From October I’ll be paying 4.5p per kWh to charge the car, same as I do now. And all my other electric use during those hours will be at the same cost. And all electric use outside of those hours will be at 40p per kWh. All fixed fir 2 years. Other providers are still available with similar fixed rates. It’s not difficult, perhaps providing a more balanced discussion would be of more benefit to more people.
 
From October I’ll be paying 4.5p per kWh to charge the car, same as I do now. And all my other electric use during those hours will be at the same cost. And all electric use outside of those hours will be at 40p per kWh.
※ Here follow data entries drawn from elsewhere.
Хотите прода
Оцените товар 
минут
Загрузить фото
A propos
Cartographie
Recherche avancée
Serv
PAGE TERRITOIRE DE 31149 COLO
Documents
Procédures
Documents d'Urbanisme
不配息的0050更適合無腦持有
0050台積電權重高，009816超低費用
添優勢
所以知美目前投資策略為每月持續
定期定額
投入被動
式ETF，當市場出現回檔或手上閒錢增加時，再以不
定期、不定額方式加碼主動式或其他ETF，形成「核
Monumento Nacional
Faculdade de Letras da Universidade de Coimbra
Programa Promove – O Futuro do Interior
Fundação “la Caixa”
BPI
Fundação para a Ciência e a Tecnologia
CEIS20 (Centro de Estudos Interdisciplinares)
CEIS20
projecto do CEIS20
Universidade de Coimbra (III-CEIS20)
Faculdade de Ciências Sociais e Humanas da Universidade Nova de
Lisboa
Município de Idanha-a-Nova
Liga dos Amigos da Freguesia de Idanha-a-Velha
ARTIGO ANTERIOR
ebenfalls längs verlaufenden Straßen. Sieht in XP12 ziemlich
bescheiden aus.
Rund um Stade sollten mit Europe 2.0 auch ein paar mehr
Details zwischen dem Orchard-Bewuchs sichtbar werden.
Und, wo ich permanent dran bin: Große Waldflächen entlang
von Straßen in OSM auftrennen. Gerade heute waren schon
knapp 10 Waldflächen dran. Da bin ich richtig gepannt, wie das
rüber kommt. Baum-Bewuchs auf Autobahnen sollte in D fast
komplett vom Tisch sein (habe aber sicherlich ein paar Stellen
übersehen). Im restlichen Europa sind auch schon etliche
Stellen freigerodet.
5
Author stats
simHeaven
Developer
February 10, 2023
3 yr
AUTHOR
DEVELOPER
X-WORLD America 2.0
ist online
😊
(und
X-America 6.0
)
All fixed fir 2 years. Other providers are still available with similar fixed rates. It’s not difficult, perhaps providing a more balanced discussion would be of more benefit to more people.
Good for you.

I was trying to do bring some balance to the discussion.
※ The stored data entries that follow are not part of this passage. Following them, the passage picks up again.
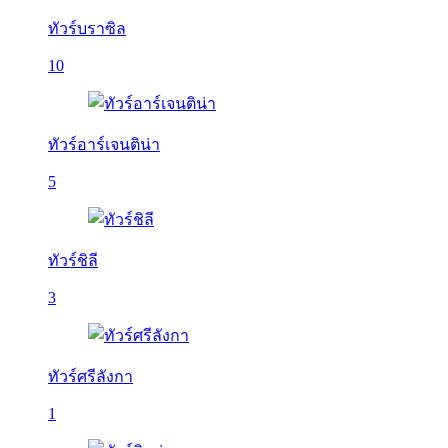
ทัวร์บราซิล
10
ทัวร์อาร์เจนติน่า
5
ทัวร์ชิลี
3
ทัวร์ศรีลังกา
1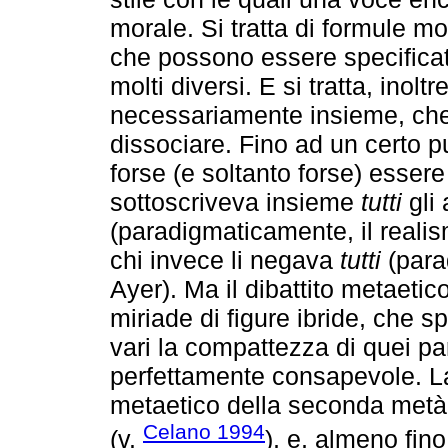
morale. Si tratta di formule m
che possono essere specificat
molti diversi. E si tratta, inol
necessariamente insieme, che
dissociare. Fino ad un certo pu
forse (e soltanto forse) essere
sottoscriveva insieme
tutti
gli 
(paradigmaticamente, il reali
chi invece li negava
tutti
(para
Ayer). Ma il dibattito metaeti
miriade di figure ibride, che
vari la compattezza di quei pa
perfettamente consapevole. La
metaetico della seconda metà 
Celano 1994
(v.
), e, almeno fino 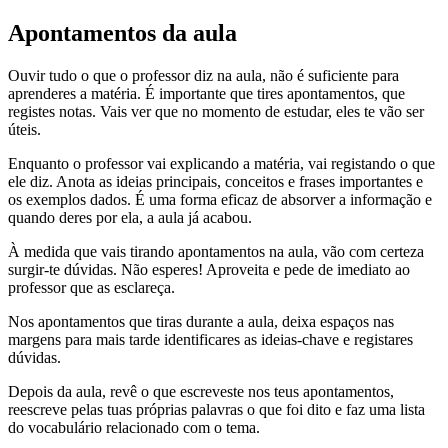
Apontamentos da aula
Ouvir tudo o que o professor diz na aula, não é suficiente para
aprenderes a matéria. É importante que tires apontamentos, que
registes notas. Vais ver que no momento de estudar, eles te vão ser
úteis.
Enquanto o professor vai explicando a matéria, vai registando o que
ele diz. Anota as ideias principais, conceitos e frases importantes e
os exemplos dados. É uma forma eficaz de absorver a informação e
quando deres por ela, a aula já acabou.
À medida que vais tirando apontamentos na aula, vão com certeza
surgir-te dúvidas. Não esperes! Aproveita e pede de imediato ao
professor que as esclareça.
Nos apontamentos que tiras durante a aula, deixa espaços nas
margens para mais tarde identificares as ideias-chave e registares
dúvidas.
Depois da aula, revê o que escreveste nos teus apontamentos,
reescreve pelas tuas próprias palavras o que foi dito e faz uma lista
do vocabulário relacionado com o tema.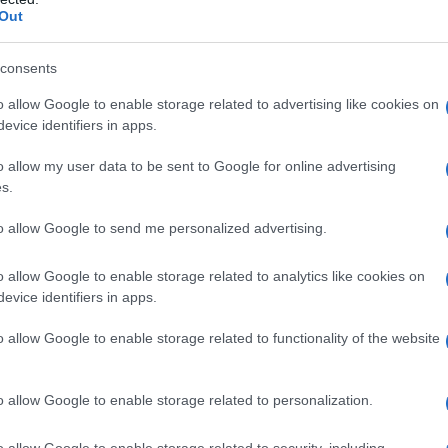
Out
consents
o allow Google to enable storage related to advertising like cookies on
evice identifiers in apps.
o allow my user data to be sent to Google for online advertising
s.
to allow Google to send me personalized advertising.
o allow Google to enable storage related to analytics like cookies on
evice identifiers in apps.
ναβης
o allow Google to enable storage related to functionality of the website
καλλιεργούνταν σε γλάστρες με τη μέθοδο
o allow Google to enable storage related to personalization.
o allow Google to enable storage related to security, including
If you haven't got a "cheap" electricity source they make no financial sense.

Most people won't be paying 4.5p/kwh from October.
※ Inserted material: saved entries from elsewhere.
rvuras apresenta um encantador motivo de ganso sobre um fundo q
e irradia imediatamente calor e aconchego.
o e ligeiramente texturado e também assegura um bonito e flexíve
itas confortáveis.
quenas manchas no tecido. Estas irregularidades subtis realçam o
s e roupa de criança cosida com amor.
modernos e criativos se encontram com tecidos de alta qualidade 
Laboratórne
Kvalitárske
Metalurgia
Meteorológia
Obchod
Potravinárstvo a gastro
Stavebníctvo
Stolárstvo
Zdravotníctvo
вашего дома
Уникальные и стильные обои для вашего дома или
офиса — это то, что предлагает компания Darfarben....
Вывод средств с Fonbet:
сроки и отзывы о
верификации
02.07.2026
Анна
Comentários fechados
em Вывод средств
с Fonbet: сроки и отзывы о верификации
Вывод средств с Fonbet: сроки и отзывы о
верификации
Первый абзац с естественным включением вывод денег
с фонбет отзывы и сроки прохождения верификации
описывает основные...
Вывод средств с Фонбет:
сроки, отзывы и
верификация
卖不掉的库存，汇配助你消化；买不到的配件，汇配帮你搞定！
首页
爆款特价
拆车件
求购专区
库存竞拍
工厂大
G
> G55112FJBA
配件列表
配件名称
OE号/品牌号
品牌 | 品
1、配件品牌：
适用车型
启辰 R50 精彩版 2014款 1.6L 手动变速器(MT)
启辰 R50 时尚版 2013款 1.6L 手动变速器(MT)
See what you think in 18 months when you've lived with it for a while and charged it with some dirty expensive electricity.
 
Good for you.

I was trying to do bring some balance to the discussion.

If you haven't got a "cheap" electricity source they make no financial sense.

Most people won't be paying 4.5p/kwh from October.

See what you think in 18 months when you've lived with it for a while and charged it with some dirty expensive electricity.
You can sign up to this today, fixed rates, with Oct and future predicted price rises built in. Why anyone would be paying 56p/kWh at home I just don’t know. Away from home is a different story and already discussed elsewhere.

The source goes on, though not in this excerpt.